Last night, Ruth Frey, the administrator of the Chicago Consultation and Herb Gunn, the diocesan newspaper editor from the Diocese of Michigan, who is also writing for the Episcopal Women’s Caucus, and I went to see King Lear at the Globe Theater. It was the first tourist-y moment of the trip. (They had gotten a bit of a head start on me, taking in evensong from seats in the choir at Westminster Abbey.) Afterwards we walked back along the Thames toward Westminster, crossed the pedestrian bridge, took pictures of Big Ben and the Houses of Parliament and planned the rest of our week.

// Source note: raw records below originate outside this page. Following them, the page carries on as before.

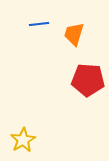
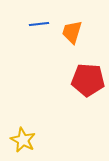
orange trapezoid: moved 2 px left, 2 px up
yellow star: rotated 15 degrees counterclockwise
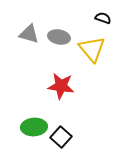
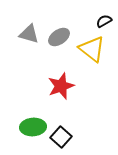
black semicircle: moved 1 px right, 3 px down; rotated 49 degrees counterclockwise
gray ellipse: rotated 45 degrees counterclockwise
yellow triangle: rotated 12 degrees counterclockwise
red star: rotated 28 degrees counterclockwise
green ellipse: moved 1 px left
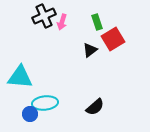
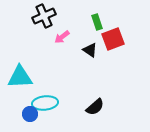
pink arrow: moved 15 px down; rotated 35 degrees clockwise
red square: rotated 10 degrees clockwise
black triangle: rotated 49 degrees counterclockwise
cyan triangle: rotated 8 degrees counterclockwise
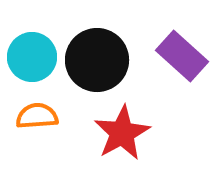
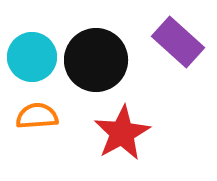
purple rectangle: moved 4 px left, 14 px up
black circle: moved 1 px left
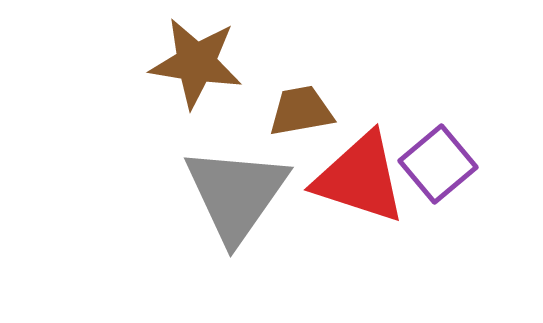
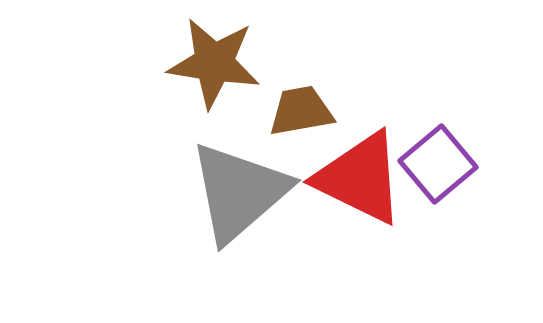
brown star: moved 18 px right
red triangle: rotated 8 degrees clockwise
gray triangle: moved 3 px right, 2 px up; rotated 14 degrees clockwise
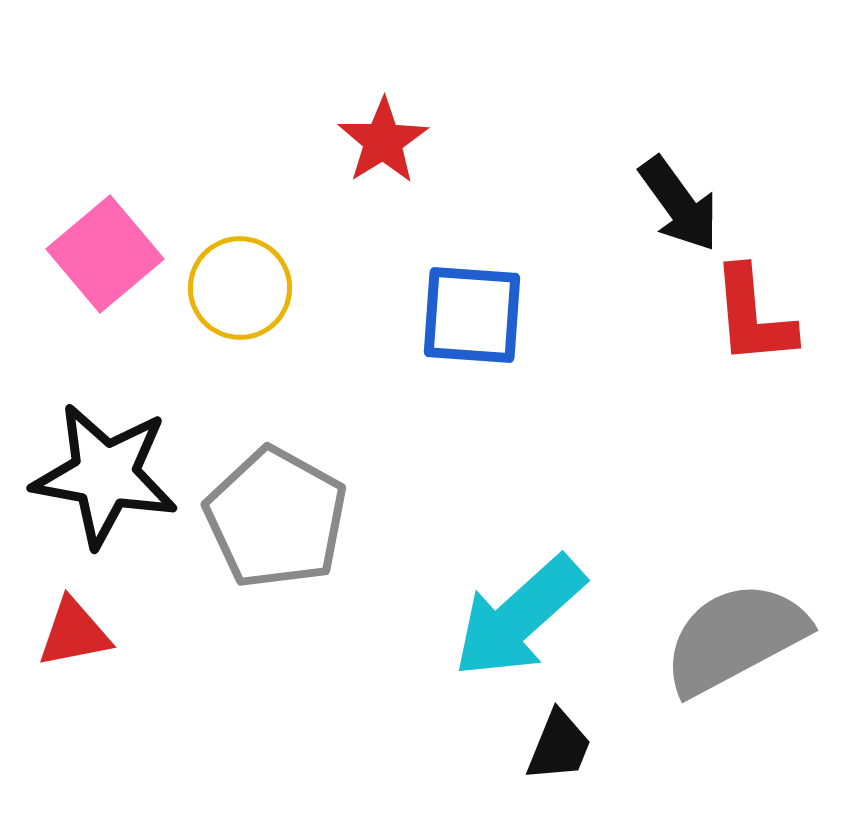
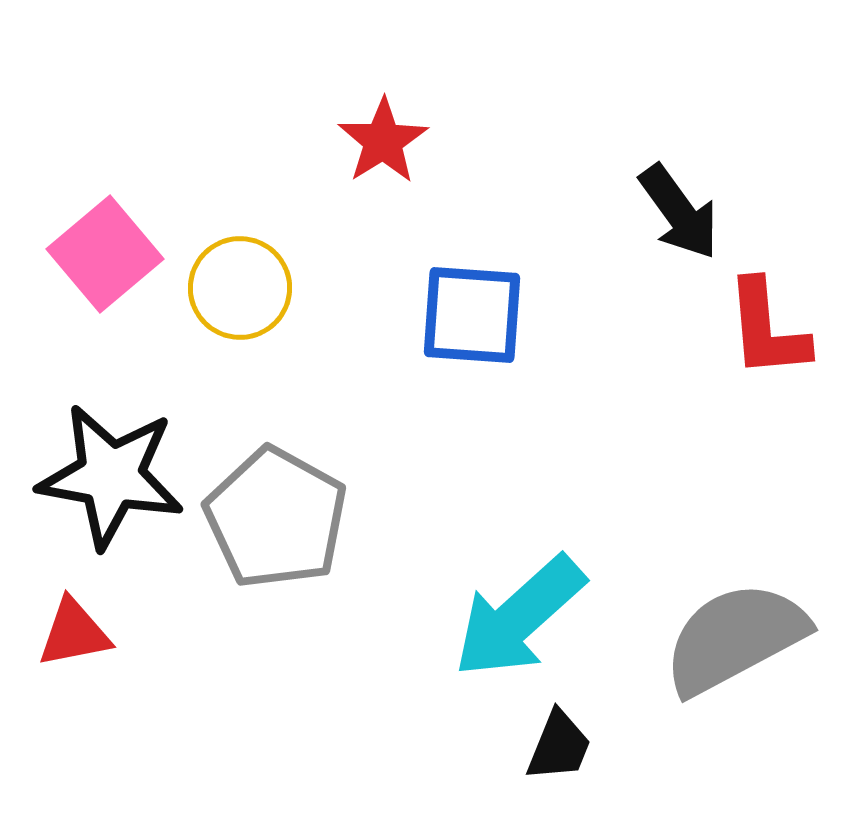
black arrow: moved 8 px down
red L-shape: moved 14 px right, 13 px down
black star: moved 6 px right, 1 px down
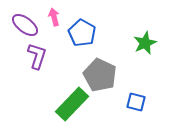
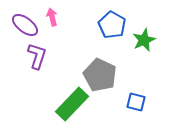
pink arrow: moved 2 px left
blue pentagon: moved 30 px right, 8 px up
green star: moved 1 px left, 3 px up
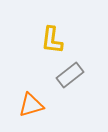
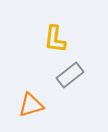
yellow L-shape: moved 3 px right, 1 px up
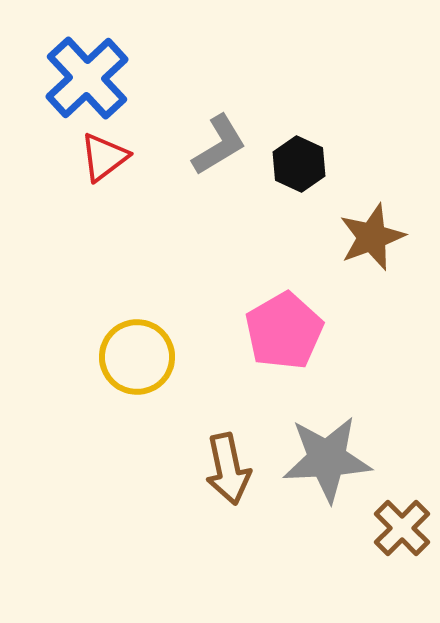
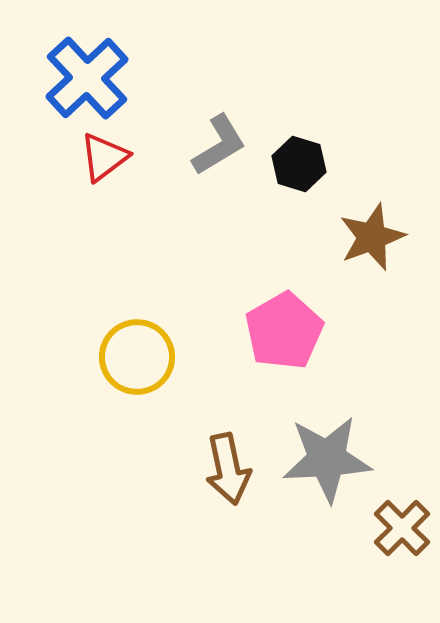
black hexagon: rotated 8 degrees counterclockwise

I will be in London until Friday morning, meeting journalists and bloggers I’ve known only through our e-mail exchanges. The bishops have begun arriving in Canterbury, and those who didn’t come over for the hospitality initiative are a little cranky due to jet lag. Some journalists have gone down to the University of Kent, where the conference is being held, to pick up their credentials. Many aren’t sure what they will find to write about. They tend to see this as a failing on the part of the conference planners, but I am not certain that is right. If the press briefings are meaty, and feature bishops who can tell stories relevant to the themes assigned to each days, the Communion might make at least some headway in focusing attention on issues other than sexuality. If, however, the briefings are all bromides and boiler plate, then the media’s attention will focus on the various interest groups and the events on the so-called “Lambeth Fringe.” Conversation there will be freer and less focused, and the conference organizers will come off badly—very badly—if they attempt to control those exchanges.
In fact my principal concern about the conference, minted fresh this morning, is that people of influence who haven’t figured out how to make themselves heard by the general public will attempt to control the conversations of those who have. If that happens, it won’t end well.